→ **Work instructions**: The response should consist solely of the lines running from the line with "Экспорт словарей на сайты" to the end of the data, retyped exactly.

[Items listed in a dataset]
......
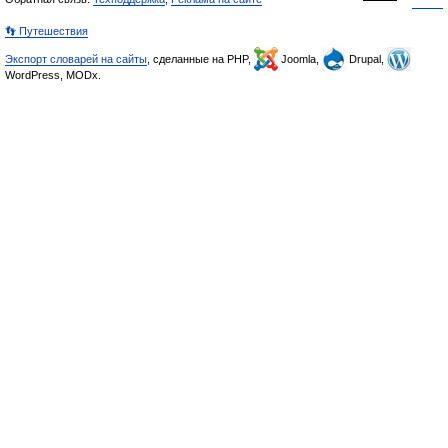
👣 Путешествия
Экспорт словарей на сайты
, сделанные на PHP,
Joomla,
Drupal,
WordPress, MODx.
......
→ **Solution**:
Экспорт словарей на сайты
, сделанные на PHP,
Joomla,
Drupal,
WordPress, MODx.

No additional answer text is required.